Since 2016, the World Health Organization (WHO) recommends a self-testing strategy for HIV, enabling people to find HIV status in their comfort. Home test kits must still be approved for sale in Canada. However, the team at the McGill University Health Center (RI-MUHC) and collaborators from Clinique Media Actal in Montreal evaluated an unnoticed HIV self-test program using a smartphone and tablet application called HIVSmart! risk population (men who have sex with men). The results of the study – Canada – the first – were published online this week Journal of Medical Internet Research.
"To achieve the first 95 so-called 95-95-95 targets set by UNAIDS * by 2030, it is essential that we help to detect HIV in those who are not aware of their HIV status." A screening strategy that has the potential to achieve undiagnosed results is a car -Testing HIV, "says Dr. Nitika Pant Pai, lead author of this study, and a researcher on infectious diseases and immune research in the RI-MUHC Global Health Program. lecturer at McGill University. "HIVSmart! Integrates all gaps in the self-test process, works with any approved autotope of HIV, facilitates testing, and proactively informs users."
"Promoting screening of HIVSmart! Can help reduce the number of people living with HIV who do not know their status and allow them to start treatment earlier," Dr. Réjean Thomas, co-author of the study, who is also the founder and CEO of Clinique Médicale L 'Actuel. & # 39; Applications like HIVSmart! increases accessibility to testing, especially outside major cities, where it is sometimes more difficult to obtain confidentiality tests. "
HIVSmart! is available for smart phones, tablets, or web apps (Android, iPhone, and iPad) developed by Dr. Pant Pai and her team at RI-MUHC. It informs, interprets and stores data intimately, but above all, connects users with advice or care quickly and encourages users to remain in care. Originally developed with funding from Grand Challenges in Canada, HIVSmart! was evaluated in Montreal thanks to this study funded by Canadian Health Research Institutions (CIHR).
HIVSmart! feasibility in Montreal
Between July 2016 and February 2017, researchers conducted a study of 451 men who had sex with men (sometimes referred to as MSM) between the ages of 18 and 73 who presented themselves in the HIV treatment test at Clinique Medicinal Actuel. They were offered an HIV test based on home-based saliva and tablets equipped with HIVSmart technology! Application. The strategy mimicked testing in an uncontrolled home environment. Using HIVSmart !, participants were led by a self-test process, learning how to perform and interpret the test, store results and take care quickly.
"Our study shows that HIVSmart! The application of the strategy is acceptable and preferred by the educated MSM urban population in Montreal," Dr.

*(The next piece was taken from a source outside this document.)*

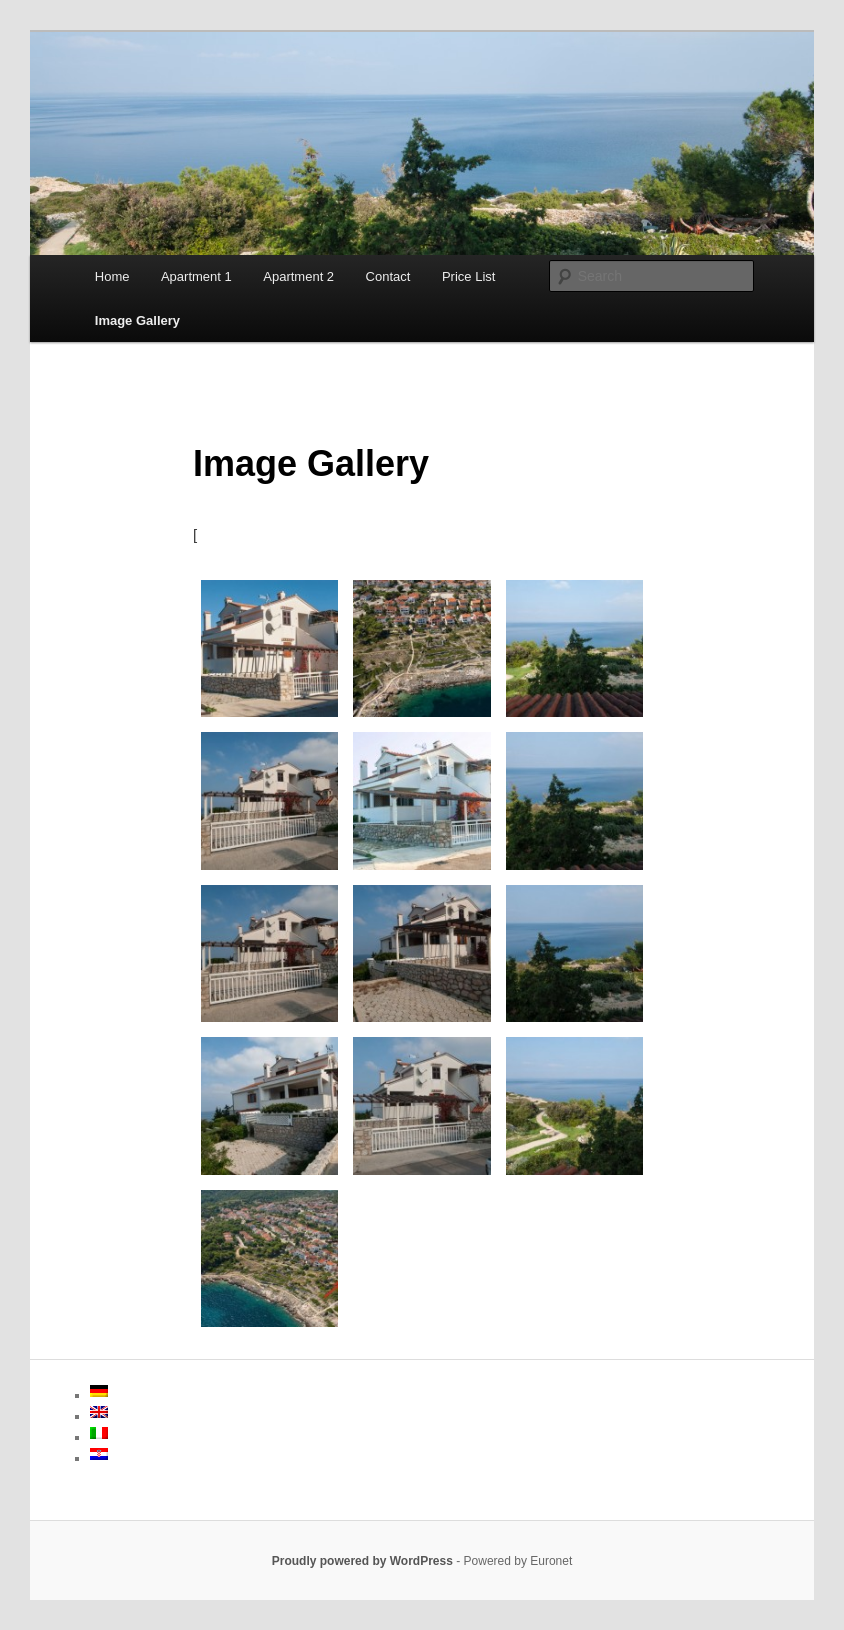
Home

Pant Pai. "As a strategy, it is suitable for individuals who prefer testing in the comfort of a private space, such as their home, office or kiosks.
HIV self-testing in risky populations
In Canada, the HIV epidemic is over-represented in key populations such as MSM, injecting drug users, indigenous peoples, and immigrants from endemic HIV. Approximately 18 to 25 percent of Canadian MSM populations are unaware of their HIV-positive status and the number may be proportionally higher for IDUs, indigenous populations and migrants, underlining the need for available HIV self-tests.

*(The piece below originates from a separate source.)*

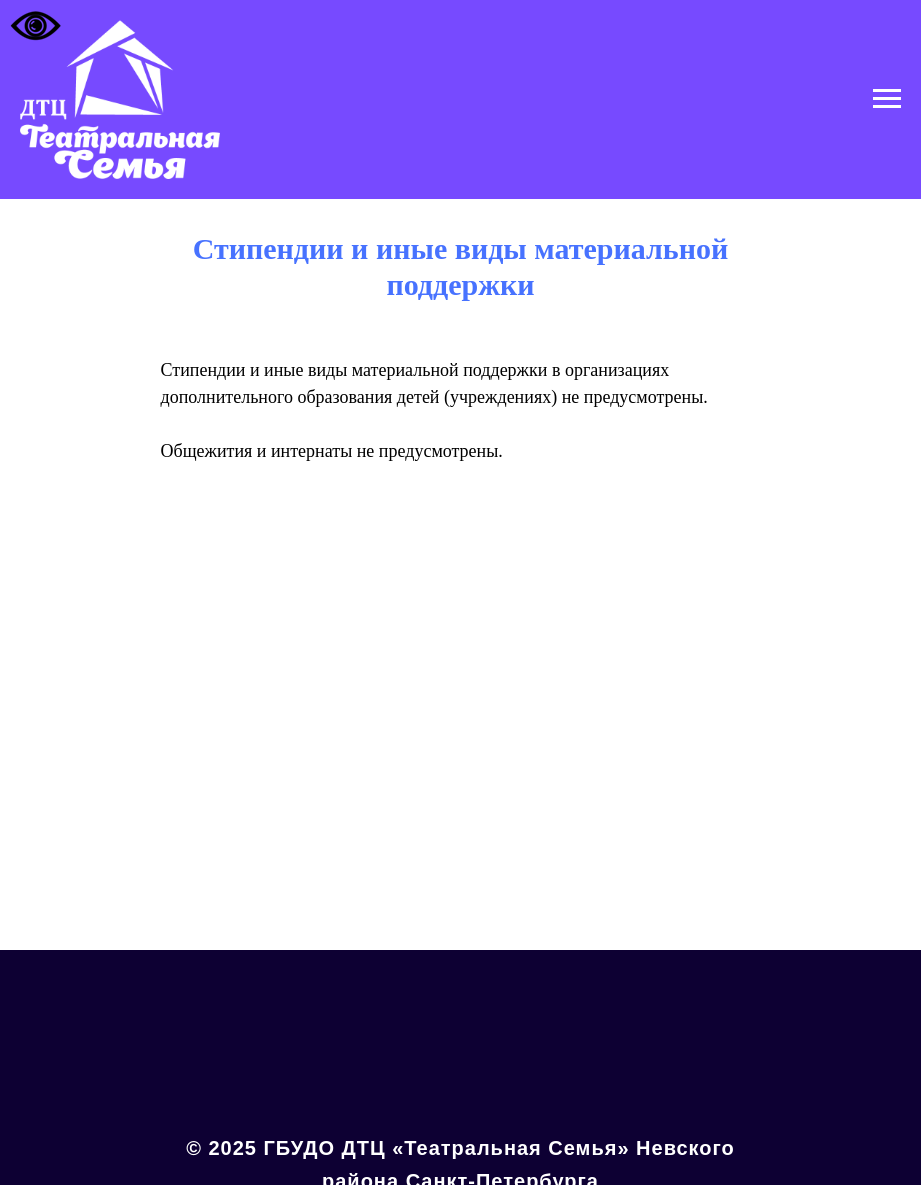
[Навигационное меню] (887, 99)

"We currently have all the means to eradicate HIV." HIVSmart! App is a way to boost patient autonomy, "Dr. Thomas. "Promoting screening reduces the number of people who do not know their HIV status, quickly HIV-positive people on treatment so their viral load becomes undetectable and eventually eradicates HIV."
Scientists plan to adapt HIVSmart! self-testing strategies for many endangered populations in Canada and worldwide, maximizing the impact on public health. HIVSmart! strategy is also tested in South Africa.
* UNAIDS Rapid Awareness Strategy for 2030:
By 2030, 95% of all people living with HIV will know their HIV status.
By 2030, 95% of all people diagnosed with HIV infection will receive antiretroviral treatment.
By 2030, 95% of all people receiving antiretroviral therapy will suppress viral disease.
Profile of participants
- 84.7% were students out of high school;
- 79.5% were used;
- 52.5% has been tested in the last 6 months.
- 99.3% participants who tested negative and received counseling after the test;
- 0.7% participants who tested positively and were positively confirmed on a laboratory basis were contacted on the same day;
- 98.8% participants found the application to be useful;
- 94% participants were willing to recommend it to a friend or partner.
Pant Pai N, Smallwood M, Desjardins L, Goyette A, Birkas KG, Vassal AF, Joseph L, Thomas R
Independent smart-optimized HIV Self-Testing program in Montreal, Canada: Cross-sectional study
J Med Internet Res 2018; 20 (11): e10258
DOI: 10.2196 / 10258
This work was funded by Canadian Health Research Institutions (CIHR) and the Fonds de Recherche du Québec – Santé (FRQS).